Trees and graphs are common data structures in programming, so they are both fair game in a programming interview. Trees, in particular, appear frequently because they enable an interviewer to test your knowledge of recursion and run-time analysis. Trees are also simple enough that you can implement them within the time constraints of an interview. Although graph problems are interesting, they are usually very complicated and do not lend themselves to interview problems. Therefore, the emphasis of this chapter is on trees.
Unlike Chapter 4’s use of C/C++ in the problems, in this and the subsequent chapters you’re going to use more modern languages like C# and Java. This means you’ll be creating classes to properly encapsulate your code and you generally won’t be using pointers anymore.
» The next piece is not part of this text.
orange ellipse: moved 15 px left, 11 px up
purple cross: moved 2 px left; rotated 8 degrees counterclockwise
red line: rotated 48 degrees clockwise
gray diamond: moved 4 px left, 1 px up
A tree is made up of nodes (data elements) with zero, one, or several references to other nodes. Each node has only one other node referencing it. The result is a data structure that looks like Figure 5-1.
Figure 5-1
As in a linked list, a node is represented by a structure or class, and trees can be implemented in any language that includes pointers or references. In object-oriented languages you usually define a class for the common parts of a node, and one or more subclasses for the data held by a node. For example, these are the C# classes you might use for a tree of integers:
public class Node { public Node[] children; } public class IntNode : Node { public int value; }
In this definition, children is an array that keeps track of all the nodes that this node references. Note that for simplicity we exposed the children as public data members. A proper class definition would make them private and expose methods to manipulate them. A fuller Java equivalent (with methods and constructors) to the preceding classes would be as follows:
public abstract class Node { private Node[] children; public Node( Node[] children ){ this.children = children; } public int getNumChildren(){ return children.length; } public Node getChild( int index ){ return children[ index ]; } } public class IntNode extends Node { private int value; public IntNode( Node[] children, int value ){ super( children ); this.value = value; } public int getValue(){ return value; } }
Even this example is not complete, however, because there is no error handling and no way to dynamically add or remove nodes from a tree. During an interview you may want to keep things simple by using public data members, folding classes together, or by only sketching out the various methods that are needed to manage the tree. For the latter, you could also define an interface instead of a base class and not bother defining the methods. Ask the interviewer how much detail is wanted and design your code accordingly. If the interviewer provides no guidance, be sure to explain your choices as you go along.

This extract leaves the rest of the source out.